Par ailleurs, toujours selon un article paru dans 60 Millions de consommateurs les fabricants avaient fait pression pour obtenir l’autorisation de laisser sur le marché les produits finis qui ne contenaient pas d’ETO à des niveaux quantifiables, malgré l’utilisation de gomme de caroube contaminée.
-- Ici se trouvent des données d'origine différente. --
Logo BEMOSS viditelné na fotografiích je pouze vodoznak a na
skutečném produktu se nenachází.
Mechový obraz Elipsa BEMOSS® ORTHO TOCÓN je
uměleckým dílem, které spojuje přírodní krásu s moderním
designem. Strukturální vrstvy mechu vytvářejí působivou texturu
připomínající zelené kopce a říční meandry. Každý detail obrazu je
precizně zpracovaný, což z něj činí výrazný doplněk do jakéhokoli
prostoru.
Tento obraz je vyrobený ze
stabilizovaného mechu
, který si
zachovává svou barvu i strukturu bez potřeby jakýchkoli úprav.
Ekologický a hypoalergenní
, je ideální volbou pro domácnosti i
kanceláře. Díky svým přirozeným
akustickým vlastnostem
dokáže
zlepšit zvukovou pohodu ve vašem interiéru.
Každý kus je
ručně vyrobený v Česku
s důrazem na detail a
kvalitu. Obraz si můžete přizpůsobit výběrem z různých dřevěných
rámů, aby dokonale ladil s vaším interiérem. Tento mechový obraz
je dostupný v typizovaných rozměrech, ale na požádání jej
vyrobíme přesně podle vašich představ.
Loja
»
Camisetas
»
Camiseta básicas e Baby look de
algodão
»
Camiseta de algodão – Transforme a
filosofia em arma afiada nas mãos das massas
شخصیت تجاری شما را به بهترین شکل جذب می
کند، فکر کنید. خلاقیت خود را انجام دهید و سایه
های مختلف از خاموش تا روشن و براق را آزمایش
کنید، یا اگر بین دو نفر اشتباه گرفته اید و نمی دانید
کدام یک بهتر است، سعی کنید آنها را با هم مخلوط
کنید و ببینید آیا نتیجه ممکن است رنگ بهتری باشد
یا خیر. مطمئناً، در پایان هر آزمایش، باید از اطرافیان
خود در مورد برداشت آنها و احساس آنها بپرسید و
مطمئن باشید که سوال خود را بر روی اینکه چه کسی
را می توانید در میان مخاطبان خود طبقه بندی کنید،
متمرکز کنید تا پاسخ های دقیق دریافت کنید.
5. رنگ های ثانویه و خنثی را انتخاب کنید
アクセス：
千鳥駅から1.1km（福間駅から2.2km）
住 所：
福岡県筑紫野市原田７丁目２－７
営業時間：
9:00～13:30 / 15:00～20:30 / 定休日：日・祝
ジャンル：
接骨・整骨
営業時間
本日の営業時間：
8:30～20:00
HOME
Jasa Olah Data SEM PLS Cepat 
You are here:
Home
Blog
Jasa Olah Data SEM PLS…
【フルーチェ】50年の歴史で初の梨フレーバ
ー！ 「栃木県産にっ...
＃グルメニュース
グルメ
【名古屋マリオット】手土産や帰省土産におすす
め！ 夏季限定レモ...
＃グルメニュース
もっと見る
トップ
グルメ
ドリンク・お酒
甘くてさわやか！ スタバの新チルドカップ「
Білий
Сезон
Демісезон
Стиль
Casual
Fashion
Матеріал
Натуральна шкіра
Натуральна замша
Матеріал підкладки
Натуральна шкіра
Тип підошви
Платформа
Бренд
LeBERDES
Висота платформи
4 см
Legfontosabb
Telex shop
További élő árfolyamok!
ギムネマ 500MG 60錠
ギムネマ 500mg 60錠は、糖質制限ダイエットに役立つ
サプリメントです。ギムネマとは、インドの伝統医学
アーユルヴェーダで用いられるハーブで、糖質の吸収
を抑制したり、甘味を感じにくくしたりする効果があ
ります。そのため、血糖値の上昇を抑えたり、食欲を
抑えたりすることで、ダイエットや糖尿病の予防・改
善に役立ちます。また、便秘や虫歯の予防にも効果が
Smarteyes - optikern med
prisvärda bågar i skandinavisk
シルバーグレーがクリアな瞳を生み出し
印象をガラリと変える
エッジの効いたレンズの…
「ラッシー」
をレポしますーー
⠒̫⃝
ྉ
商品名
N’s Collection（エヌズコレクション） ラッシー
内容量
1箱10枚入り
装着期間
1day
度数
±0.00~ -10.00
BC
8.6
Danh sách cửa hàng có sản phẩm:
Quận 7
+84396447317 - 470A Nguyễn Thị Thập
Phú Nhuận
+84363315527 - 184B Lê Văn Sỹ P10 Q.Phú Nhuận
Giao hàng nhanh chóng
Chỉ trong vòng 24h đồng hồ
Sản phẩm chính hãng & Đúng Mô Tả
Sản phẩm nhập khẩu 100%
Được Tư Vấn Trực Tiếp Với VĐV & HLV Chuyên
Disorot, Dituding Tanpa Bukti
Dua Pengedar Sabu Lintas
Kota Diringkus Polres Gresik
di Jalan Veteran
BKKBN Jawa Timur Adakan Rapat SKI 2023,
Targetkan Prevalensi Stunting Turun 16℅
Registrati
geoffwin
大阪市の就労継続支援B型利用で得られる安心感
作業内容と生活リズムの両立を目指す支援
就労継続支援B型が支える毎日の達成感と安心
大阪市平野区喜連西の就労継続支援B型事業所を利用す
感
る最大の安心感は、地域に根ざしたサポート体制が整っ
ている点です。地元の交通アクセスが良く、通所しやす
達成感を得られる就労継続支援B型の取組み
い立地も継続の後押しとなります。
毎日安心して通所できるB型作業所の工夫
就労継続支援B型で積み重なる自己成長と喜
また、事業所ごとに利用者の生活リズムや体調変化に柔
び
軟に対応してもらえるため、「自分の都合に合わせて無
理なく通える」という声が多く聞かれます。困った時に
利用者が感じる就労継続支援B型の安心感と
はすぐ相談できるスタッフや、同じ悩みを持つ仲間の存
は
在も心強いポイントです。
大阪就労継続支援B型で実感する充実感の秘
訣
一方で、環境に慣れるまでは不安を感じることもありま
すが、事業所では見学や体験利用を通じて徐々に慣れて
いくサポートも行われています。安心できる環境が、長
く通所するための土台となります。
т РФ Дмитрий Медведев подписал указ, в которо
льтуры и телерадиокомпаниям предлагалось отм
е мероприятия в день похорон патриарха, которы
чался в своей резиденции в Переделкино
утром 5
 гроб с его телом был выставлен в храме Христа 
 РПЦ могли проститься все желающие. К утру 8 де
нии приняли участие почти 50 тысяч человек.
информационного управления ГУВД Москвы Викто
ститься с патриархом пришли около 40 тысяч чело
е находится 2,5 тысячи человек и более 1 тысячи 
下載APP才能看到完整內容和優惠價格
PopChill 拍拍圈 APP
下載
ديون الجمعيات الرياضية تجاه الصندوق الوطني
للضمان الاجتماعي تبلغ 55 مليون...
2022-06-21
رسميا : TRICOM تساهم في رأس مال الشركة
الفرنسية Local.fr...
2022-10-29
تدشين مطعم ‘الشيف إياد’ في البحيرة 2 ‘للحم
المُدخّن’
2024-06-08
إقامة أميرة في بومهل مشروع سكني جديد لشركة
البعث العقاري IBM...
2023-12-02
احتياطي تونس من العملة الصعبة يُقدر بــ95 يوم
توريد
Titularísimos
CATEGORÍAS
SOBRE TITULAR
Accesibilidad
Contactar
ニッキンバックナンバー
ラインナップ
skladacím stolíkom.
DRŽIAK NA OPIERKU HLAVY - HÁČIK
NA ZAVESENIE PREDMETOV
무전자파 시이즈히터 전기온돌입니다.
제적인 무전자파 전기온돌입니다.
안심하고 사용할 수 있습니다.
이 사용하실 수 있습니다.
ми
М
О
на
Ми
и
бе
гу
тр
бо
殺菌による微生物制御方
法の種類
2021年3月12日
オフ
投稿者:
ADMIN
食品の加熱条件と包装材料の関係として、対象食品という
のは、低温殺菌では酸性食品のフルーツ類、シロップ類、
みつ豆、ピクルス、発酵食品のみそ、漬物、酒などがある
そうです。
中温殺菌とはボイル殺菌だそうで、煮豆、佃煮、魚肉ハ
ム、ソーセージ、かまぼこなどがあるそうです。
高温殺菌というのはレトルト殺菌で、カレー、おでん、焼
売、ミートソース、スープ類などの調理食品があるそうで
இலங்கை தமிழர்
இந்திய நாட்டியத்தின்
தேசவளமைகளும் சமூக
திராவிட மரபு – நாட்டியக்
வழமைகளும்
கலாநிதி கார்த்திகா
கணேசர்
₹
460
Finalement, la Commission européenne avait rejeté toute dérogation et opté pour la tolérance zéro.

 Conclusion

Cette affaire met en exergue la grande complexité du sujet de la toxicologie alimentaire et la difficulté pour les autorités et les consommateurs d’avoir des garanties absolues.

C’est pourquoi, à la lumière de ce dossier, il est intéressant de rappeler quelques points de prévention santé :

  • L’intérêt de limiter la consommation des AUT (Aliments Ultra Transformés) et favoriser le fait maison pour limiter les ingrédients à risque que l’on retrouve majoritairement dans ce type de produits.
  • L’intérêt de privilégier les aliments produits localement, ainsi le risque d’exposition sera faible et en adéquation avec la démarche de protection de l’environnement et de prévention de la santé.
  • Enfin, rappeler que les compléments alimentaires peuvent présenter des risques intrinsèques s’ils ne sont pas utilisés à bon escient d’une part, mais donc aussi des risques de contamination accidentelle et/ou frauduleuse comme ici, qu’il convient donc de les utiliser de façon adaptée comme tous produits pharmaceutiques, parapharmaceutiques et phytopharmaceutiques.

Corinne Mairie, diététicienne nutritionniste, membre de l’ASEF.